Another important development in the computer industry that DePaul implemented is the network, which brought two vital features of computing to the university in 1986. John Ourada, the Network Manager, explained that with a network, "another form of communication, email, is available." So even before the Internet emerged, email was a form of communication for people to exchange information within the university. The second major feature is the accessibility of sharing files.
"People can place files on public sections of the network, and anyone with network access can access them. This is makes things easier, quicker, and less expensive than the previous method, when everything was on a mainframe, and it is especially helpful when talking to a student, that information, like database files, is instantly accessible." Ourada also pointed out that the network makes browsing the Web "a heck of a lot faster than the speeds of a phone line."
Since the scope of the advancements within the computer industry is overwhelming, Ourada provided this analogy: "If we could apply how far we've come in terms of speed and price to the aviation industry, we could fly from Chicago to Japan for 30 cents in 5 seconds."
The Dean of the School of Computer Science, Dr. Helmut Epp, notes that "the fundamental principles of computing haven't changed, yet they have gotten easier."

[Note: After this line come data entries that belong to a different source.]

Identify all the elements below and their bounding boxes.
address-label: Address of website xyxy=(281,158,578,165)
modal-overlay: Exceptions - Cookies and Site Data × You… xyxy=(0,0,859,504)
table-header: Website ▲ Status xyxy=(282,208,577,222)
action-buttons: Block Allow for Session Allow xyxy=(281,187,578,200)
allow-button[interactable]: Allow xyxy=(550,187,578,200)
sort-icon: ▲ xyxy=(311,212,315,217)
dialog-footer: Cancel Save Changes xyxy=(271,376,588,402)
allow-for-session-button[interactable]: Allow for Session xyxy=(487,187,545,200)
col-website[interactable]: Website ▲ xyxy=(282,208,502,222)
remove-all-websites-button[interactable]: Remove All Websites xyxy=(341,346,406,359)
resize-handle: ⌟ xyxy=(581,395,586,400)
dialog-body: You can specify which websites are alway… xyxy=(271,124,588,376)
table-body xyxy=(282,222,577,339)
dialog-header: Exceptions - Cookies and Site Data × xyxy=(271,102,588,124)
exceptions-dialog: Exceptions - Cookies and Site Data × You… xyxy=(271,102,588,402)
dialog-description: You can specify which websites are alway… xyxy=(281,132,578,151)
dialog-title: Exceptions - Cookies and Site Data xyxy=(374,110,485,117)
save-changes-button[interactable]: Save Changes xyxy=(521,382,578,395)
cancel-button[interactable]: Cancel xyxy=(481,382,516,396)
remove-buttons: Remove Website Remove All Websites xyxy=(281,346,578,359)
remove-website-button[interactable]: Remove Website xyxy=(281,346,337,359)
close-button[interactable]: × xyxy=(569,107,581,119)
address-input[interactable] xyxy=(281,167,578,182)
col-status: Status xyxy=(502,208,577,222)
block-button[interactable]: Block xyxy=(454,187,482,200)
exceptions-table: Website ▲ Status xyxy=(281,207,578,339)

Dr. Epp was instrumental in the founding of the Computer Science Department, which took over the instruction of computer classes that were previously taught within the Mathematics Department until 1981, when the Computer Science Department was formed. It was housed in the Lyman-Healy building downtown, which was renamed the Computer Science Center in 1993. The department grew to where it was designated DePaul's eighth college in 1995. DePaul now has the largest enrollment of a Computer Science graduate program in the country, with over 2,000 students, which was increasing at a rate of about 25% yearly. Projections show this figure doubling by 2006, according to Dr. Epp. Faculty for this department started at 7 in 1981, and now stands at 40 full-time members.

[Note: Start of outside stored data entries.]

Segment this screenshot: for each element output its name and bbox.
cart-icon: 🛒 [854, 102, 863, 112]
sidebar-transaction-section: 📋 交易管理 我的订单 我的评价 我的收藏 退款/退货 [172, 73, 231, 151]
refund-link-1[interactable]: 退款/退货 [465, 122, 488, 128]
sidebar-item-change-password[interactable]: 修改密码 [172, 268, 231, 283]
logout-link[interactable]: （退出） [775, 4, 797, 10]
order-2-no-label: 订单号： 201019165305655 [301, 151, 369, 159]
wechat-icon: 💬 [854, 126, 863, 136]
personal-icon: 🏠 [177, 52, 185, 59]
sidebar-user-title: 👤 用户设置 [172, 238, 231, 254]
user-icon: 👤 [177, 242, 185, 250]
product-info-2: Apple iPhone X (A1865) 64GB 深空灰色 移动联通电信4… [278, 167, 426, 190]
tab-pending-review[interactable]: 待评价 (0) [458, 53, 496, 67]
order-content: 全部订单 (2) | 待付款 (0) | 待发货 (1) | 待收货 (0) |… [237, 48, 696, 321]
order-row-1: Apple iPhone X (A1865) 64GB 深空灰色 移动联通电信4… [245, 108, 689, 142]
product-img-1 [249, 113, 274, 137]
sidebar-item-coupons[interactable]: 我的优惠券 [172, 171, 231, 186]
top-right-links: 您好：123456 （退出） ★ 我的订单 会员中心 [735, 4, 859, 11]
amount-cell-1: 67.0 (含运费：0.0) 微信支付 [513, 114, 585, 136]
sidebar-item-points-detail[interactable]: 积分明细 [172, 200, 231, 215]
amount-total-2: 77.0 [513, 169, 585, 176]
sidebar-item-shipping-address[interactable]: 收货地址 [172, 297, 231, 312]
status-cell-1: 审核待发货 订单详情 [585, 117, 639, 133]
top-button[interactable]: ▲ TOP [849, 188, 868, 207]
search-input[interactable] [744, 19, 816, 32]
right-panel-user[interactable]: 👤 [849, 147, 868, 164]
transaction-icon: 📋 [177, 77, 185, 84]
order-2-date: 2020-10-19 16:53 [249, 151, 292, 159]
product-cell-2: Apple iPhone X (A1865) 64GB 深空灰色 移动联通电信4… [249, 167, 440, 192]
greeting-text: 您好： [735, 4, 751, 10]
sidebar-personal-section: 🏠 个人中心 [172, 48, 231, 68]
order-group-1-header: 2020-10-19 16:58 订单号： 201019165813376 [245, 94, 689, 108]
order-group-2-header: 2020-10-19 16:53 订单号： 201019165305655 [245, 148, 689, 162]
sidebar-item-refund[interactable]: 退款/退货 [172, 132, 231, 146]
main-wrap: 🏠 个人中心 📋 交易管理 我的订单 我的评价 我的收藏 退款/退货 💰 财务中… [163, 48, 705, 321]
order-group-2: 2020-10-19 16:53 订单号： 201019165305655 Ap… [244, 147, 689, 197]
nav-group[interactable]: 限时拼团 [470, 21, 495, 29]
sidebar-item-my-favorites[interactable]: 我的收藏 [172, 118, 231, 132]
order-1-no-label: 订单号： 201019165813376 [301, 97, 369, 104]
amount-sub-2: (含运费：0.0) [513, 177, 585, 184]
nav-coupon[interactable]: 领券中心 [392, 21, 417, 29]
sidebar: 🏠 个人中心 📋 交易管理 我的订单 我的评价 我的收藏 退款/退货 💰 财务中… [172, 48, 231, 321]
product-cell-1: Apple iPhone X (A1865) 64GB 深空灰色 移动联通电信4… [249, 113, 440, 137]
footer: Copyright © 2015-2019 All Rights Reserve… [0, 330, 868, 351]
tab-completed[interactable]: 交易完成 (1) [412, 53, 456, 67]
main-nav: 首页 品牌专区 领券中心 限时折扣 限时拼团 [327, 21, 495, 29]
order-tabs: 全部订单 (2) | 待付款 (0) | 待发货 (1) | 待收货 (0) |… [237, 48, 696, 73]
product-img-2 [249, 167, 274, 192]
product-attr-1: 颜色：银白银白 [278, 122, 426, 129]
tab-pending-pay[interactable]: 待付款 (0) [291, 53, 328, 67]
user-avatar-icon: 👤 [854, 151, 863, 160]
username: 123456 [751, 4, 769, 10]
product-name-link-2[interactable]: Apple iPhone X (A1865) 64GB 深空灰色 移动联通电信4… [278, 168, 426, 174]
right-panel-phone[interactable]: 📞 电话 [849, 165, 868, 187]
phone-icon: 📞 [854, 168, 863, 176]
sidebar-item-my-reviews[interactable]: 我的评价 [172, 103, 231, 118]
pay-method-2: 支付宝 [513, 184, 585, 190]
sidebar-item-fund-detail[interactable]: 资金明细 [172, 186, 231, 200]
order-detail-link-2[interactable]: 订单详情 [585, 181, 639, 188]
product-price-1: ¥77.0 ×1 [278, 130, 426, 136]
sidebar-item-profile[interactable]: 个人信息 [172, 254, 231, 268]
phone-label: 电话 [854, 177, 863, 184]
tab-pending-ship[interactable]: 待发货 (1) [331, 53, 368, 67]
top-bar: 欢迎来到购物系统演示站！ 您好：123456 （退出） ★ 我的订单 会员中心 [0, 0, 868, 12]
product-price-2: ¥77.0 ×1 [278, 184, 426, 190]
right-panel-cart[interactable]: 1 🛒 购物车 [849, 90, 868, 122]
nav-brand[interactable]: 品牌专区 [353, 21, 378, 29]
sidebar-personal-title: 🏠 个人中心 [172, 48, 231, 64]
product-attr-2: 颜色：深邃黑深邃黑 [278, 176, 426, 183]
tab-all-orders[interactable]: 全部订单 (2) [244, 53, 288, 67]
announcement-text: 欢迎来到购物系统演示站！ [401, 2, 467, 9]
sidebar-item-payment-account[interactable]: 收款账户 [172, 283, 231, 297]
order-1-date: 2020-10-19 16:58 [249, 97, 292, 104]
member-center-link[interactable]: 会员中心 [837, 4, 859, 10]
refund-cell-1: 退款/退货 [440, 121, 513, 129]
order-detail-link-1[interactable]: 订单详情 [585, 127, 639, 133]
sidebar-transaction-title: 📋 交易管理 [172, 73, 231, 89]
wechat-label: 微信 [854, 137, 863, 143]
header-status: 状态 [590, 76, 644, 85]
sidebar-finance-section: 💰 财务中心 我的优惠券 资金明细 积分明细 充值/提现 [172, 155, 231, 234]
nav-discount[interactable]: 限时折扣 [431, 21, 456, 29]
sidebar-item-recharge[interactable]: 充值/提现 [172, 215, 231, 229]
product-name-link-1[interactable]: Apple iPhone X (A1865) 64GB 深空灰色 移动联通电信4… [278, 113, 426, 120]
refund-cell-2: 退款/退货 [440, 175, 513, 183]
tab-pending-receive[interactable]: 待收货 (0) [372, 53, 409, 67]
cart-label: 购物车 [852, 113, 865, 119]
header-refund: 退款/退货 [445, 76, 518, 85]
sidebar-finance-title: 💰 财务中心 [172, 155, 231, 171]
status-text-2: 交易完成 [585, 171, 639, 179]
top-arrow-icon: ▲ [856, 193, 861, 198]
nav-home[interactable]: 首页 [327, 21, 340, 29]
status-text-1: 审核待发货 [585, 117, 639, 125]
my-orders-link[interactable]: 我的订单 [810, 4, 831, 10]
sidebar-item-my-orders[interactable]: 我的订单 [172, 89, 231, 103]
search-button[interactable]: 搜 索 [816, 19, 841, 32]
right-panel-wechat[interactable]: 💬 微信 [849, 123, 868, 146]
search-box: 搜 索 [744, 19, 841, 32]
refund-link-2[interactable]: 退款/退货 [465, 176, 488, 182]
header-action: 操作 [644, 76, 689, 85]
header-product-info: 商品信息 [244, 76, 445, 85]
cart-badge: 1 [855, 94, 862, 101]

DePaul provided an entrance ramp for students to enter the Information Highway in Fall Quarter of 1995. DePaul Online was introduced as a method for students, faculty, and staff to access the web, use email, and other internet applications. It was an instant success, initially claiming almost 1000 members, and now boasting over 2,500. In May of 1996, a smaller version, featuring free email for everyone, was instituted by Dr. Epp. Following these innovations, Dr. Epp introduced accessibility of student grades and schedules on the web.